It’s time for County Council to vote on tax
There were sighs all around the room Monday afternoon when the Greene County Council made the decision not to vote on the proposed Innkeeper’s Tax.
Instead, per the request of council president Jerry Frye, the council will discuss the proposed 5 percent Innkeeper’s Tax once again May 14 and the plan is to take a vote June 5.
The discussion about potentially implementing an Innkeeper’s Tax has sparked a lot of excellent conversation, from those for and against. But it’s time for the conversation to be over and make a decision. This isn’t a new conversation. It has been going on for years.

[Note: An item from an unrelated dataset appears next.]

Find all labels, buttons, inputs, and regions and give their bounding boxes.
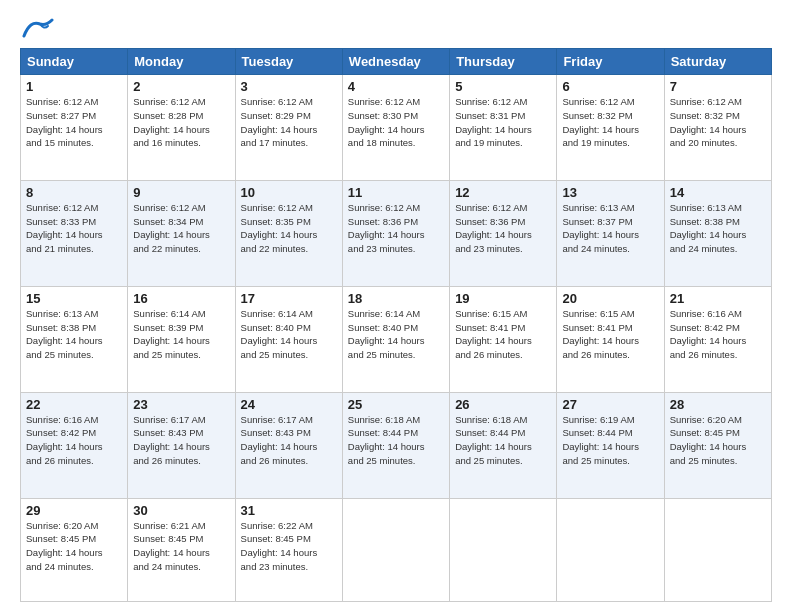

In fact, Greene County Economic Development Director Brianne Jerrels said she brought this proposal before the council in October 2015. Information was presented, discussions took place, and no decisions were made. Aside from one current councilman, newcomer Jonas Uland, this proposal has been on the table for 18 months for members to review.
In the last few months, a local innkeeper, Mark Bartlow, has attended meetings and presented his view against the tax. Between the opponents and the proponents to the tax, a lot of great questions have been asked and answered.
While the plan to present the ordinance for the tax proposal at the March 27 meeting was rescheduled due to lack of a quorum, the council had the current ordinance in hand at the end of March. The council met again on April 10, which included more than an hour and a half of excellent conversation, rehashing of important information, and even some new information.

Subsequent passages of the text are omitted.